# G&G Ebony plugs. Anyone done em?



## lateralus819 (Mar 24, 2013)

I've got all my mortises cut for them and the stock milled. I'm curious if the 3/16"/1/4" is of sufficient depth for these?

Also I see some that protrude a touch and some that appear to be flush with the face. Thoughts?


----------



## jmartel (Jul 6, 2012)

Traditionally with G&G stuff, the ebony is proud of the surface, and pillowed rather than straight edges.


----------



## lateralus819 (Mar 24, 2013)

Yeah I figured it was proud. I guess everyone does it different.


----------



## ChuckC (May 13, 2010)

it's always proud with G&G.
William Ng has an excellent video on making the plugs.


----------



## Woodbum (Jan 3, 2010)

Always slightly proud. + 1 on the Wm Ng video.
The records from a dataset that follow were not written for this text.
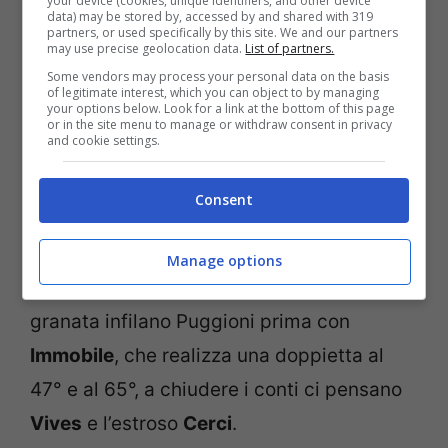
your device (cookies, unique identifiers, and other device
data) may be stored by, accessed by and shared with 319
Palladino. Per la squadra di Mihajlovic é il
partners, or used specifically by this site. We and our partners
may use precise geolocation data.
List of partners.
quinto risultato utile consecutivo, per il
Some vendors may process your personal data on the basis
Parma il sesto.
of legitimate interest, which you can object to by managing
your options below. Look for a link at the bottom of this page
or in the site menu to manage or withdraw consent in privacy
and cookie settings.
Il
Torino
conferma quanto di buono fatto
vedere nelle partite precedenti
Consent
sconfiggendo per
4 a 1
il
Chievo
.
Clivensi che passano in vantaggio con
Manage options
Thereau
dopo 9 minuti, nella ripresa i
granata infilano Puggioni prima con
Immobile
, che realizza una doppietta al
47° e al 65°, a chiudere i conti ci pensano
Vives
e l’estroso
Cerci
.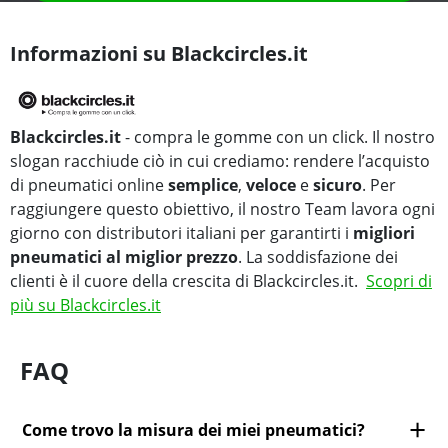
Informazioni su Blackcircles.it
Blackcircles.it
- compra le gomme con un click. Il nostro
slogan racchiude ciò in cui crediamo: rendere l’acquisto
di pneumatici online
semplice
,
veloce
e
sicuro
. Per
raggiungere questo obiettivo, il nostro Team lavora ogni
giorno con distributori italiani per garantirti i
migliori
pneumatici al miglior prezzo
. La soddisfazione dei
clienti è il cuore della crescita di Blackcircles.it.
Scopri di
più su Blackcircles.it
FAQ
Come trovo la misura dei miei pneumatici?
I have done them both pillowed and chamfered on the four surfaces and Wm's method is so much easier than the chamfered ones.


----------



## lateralus819 (Mar 24, 2013)

In Ng' video he claims after the 800 with the drill to just sand the edges to relieve the radius.

He says it is so slight it doesnt take much, but it appears a pretty hefty radius to just "take a few swipes".

I'll probably use them fresh off the drill without doing it as it seems like too much extra work lol.


----------